La obesidad ginoide se define por la acumulación de grasa en caderas, glúteos y muslos, configurando una silueta conocida como ‘en forma de pera’. Este patrón, vinculado a factores genéticos y hormonales, presenta un menor riesgo cardiometabólico en comparación con la obesidad androide, aunque puede asociarse a complicaciones como dolor articular, trastornos circulatorios en extremidades inferiores y limitaciones de movilidad.
A diferencia de la obesidad androide —asociada a mayores riesgos de hipertensión, diabetes tipo 2 y dislipidemias—, la ginoide se caracteriza por una reducción más lenta de la grasa en el tren inferior. Sus causas incluyen predisposición genética, desequilibrios hormonales (como niveles elevados de estrógenos), sedentarismo, patrones alimenticios inadecuados, estrés crónico y el uso de ciertos medicamentos, como corticoides o antidepresivos. La evidencia científica indica que la pérdida de grasa requiere un déficit calórico sostenido, sin posibilidad de ‘quema localizada’, y su distribución depende de factores biológicos individuales.
El diagnóstico se realiza mediante evaluación clínica, que incluye historia médica, mediciones antropométricas (relación cintura-cadera e índice de masa corporal) y análisis de hábitos de vida. En casos específicos, se complementa con pruebas clínicas como perfil lipídico, glucemia en ayunas o estudios hormonales para descartar patologías subyacentes.
El tratamiento se basa en un enfoque multidisciplinario:
– **Nutrición**: Déficit calórico moderado (300-500 kcal/día) con un plato equilibrado: 50% verduras, 25% proteínas magras (pescado, legumbres, aves) y 25% carbohidratos complejos (cereales integrales, tubérculos). Se recomienda limitar el consumo de alcohol, azúcares refinados y ultraprocesados, y priorizar la hidratación con agua.
– **Actividad física**: Programa progresivo que combine ejercicio aeróbico (caminata diaria de 15-20 minutos) con entrenamiento de fuerza (sentadillas, zancadas, peso muerto) para incrementar la masa muscular. En pacientes con dolor articular, se sugiere supervisión fisioterapéutica.
En casos de obesidad moderada-severa (IMC ≥ 35 kg/m²), comorbilidades (diabetes, apnea del sueño) o falta de respuesta a cambios en el estilo de vida, se evalúan intervenciones médicas:
– **Farmacológicas**: Medicamentos como liraglutida u orlistat, bajo prescripción y seguimiento especializado.
– **Procedimientos**: Balón intragástrico, técnicas endoscópicas (ESG), gastrectomía vertical o bypass gástrico. Estos métodos requieren controles periódicos y la adopción de hábitos saludables para mantener resultados a largo plazo.

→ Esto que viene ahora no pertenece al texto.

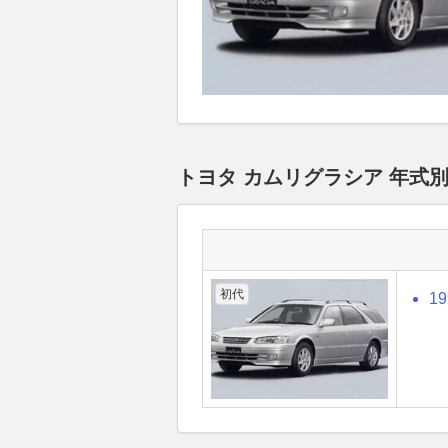
トヨタ カムリグラシア 年式
初代
1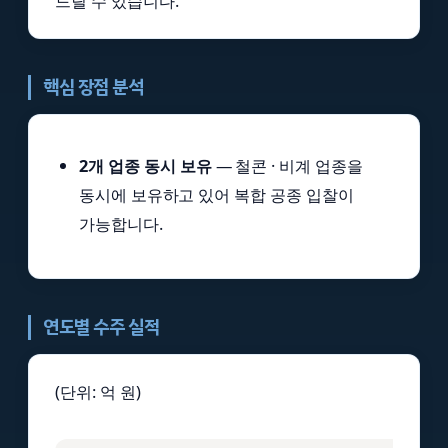
드릴 수 있습니다.
핵심 장점 분석
2개 업종 동시 보유
— 철콘 · 비계 업종을
동시에 보유하고 있어 복합 공종 입찰이
가능합니다.
연도별 수주 실적
(단위: 억 원)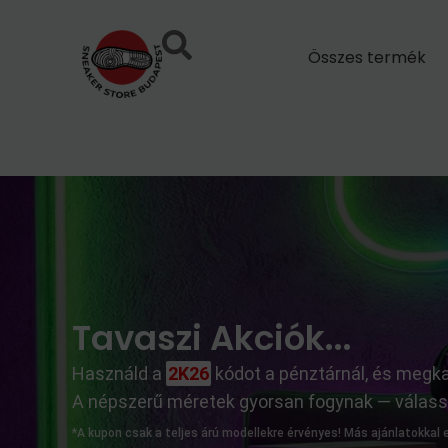
Skip
to
Összes termék
content
Tavaszi Akciók...
Használd a
2K26
kódot a pénztárnál, és meg
A népszerű méretek gyorsan fogynak — válassz,
*A kupon csak a teljes árú modellekre érvényes! Más ajánlatokkal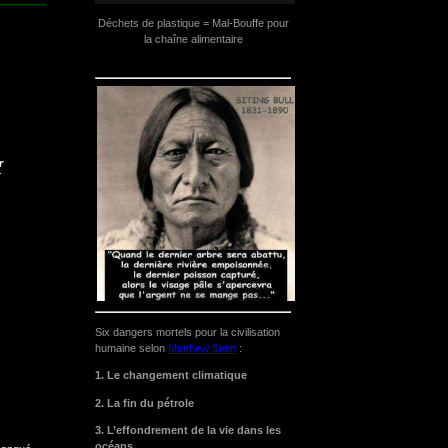
Déchets de plastique = Mal-Bouffe pour
la chaîne alimentaire
r
t
Six dangers mortels pour la civilisation
humaine selon
Matthew Stein
:
1. Le changement climatique
2. La fin du pétrole
3. L’effondrement de la vie dans les
océans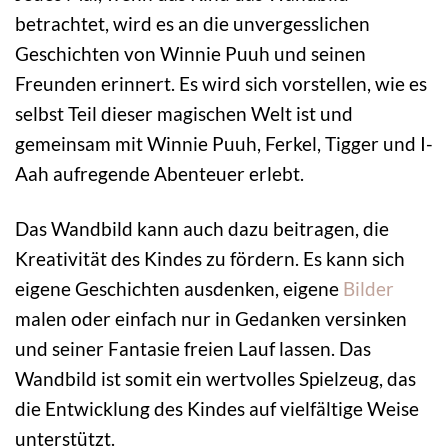
betrachtet, wird es an die unvergesslichen
Geschichten von Winnie Puuh und seinen
Freunden erinnert. Es wird sich vorstellen, wie es
selbst Teil dieser magischen Welt ist und
gemeinsam mit Winnie Puuh, Ferkel, Tigger und I-
Aah aufregende Abenteuer erlebt.
Das Wandbild kann auch dazu beitragen, die
Kreativität des Kindes zu fördern. Es kann sich
eigene Geschichten ausdenken, eigene
Bilder
malen oder einfach nur in Gedanken versinken
und seiner Fantasie freien Lauf lassen. Das
Wandbild ist somit ein wertvolles Spielzeug, das
die Entwicklung des Kindes auf vielfältige Weise
unterstützt.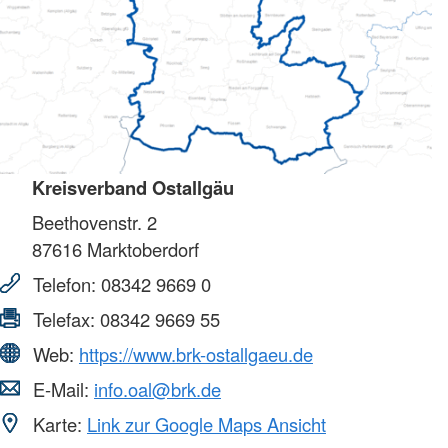
Kreisverband Ostallgäu
Beethovenstr. 2
87616
Marktoberdorf
Telefon:
08342 9669 0
Telefax:
08342 9669 55
Web:
https://www.brk-ostallgaeu.de
E-Mail:
info.oal@brk.de
Karte:
Link zur Google Maps Ansicht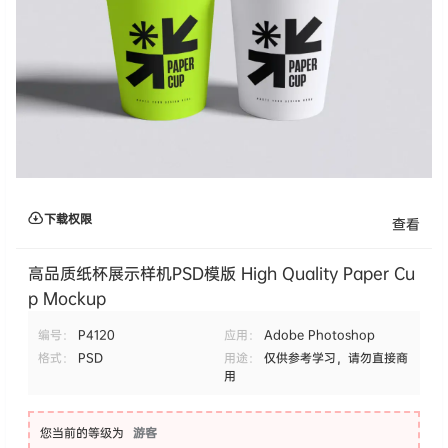
下载权限
查看
高品质纸杯展示样机PSD模版 High Quality Paper Cu
p Mockup
编号：
P4120
应用：
Adobe Photoshop
格式：
PSD
用途：
仅供参考学习，请勿直接商
用
您当前的等级为
游客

Se desaconsejan soluciones sin respaldo científico, como suplementos ‘quemagrasas’, dietas restrictivas (<1200 kcal/día) o terapias alternativas no validadas. La consulta con un profesional de la salud es prioritaria ante síntomas como aumento rápido de peso (>5% en un mes), fatiga persistente, irregularidades menstruales, dolor articular o alteraciones en la conducta alimentaria. La mejora en la calidad del sueño (7-9 horas/día) y el manejo del estrés mediante técnicas validadas, como la terapia cognitivo-conductual, complementan el enfoque integral.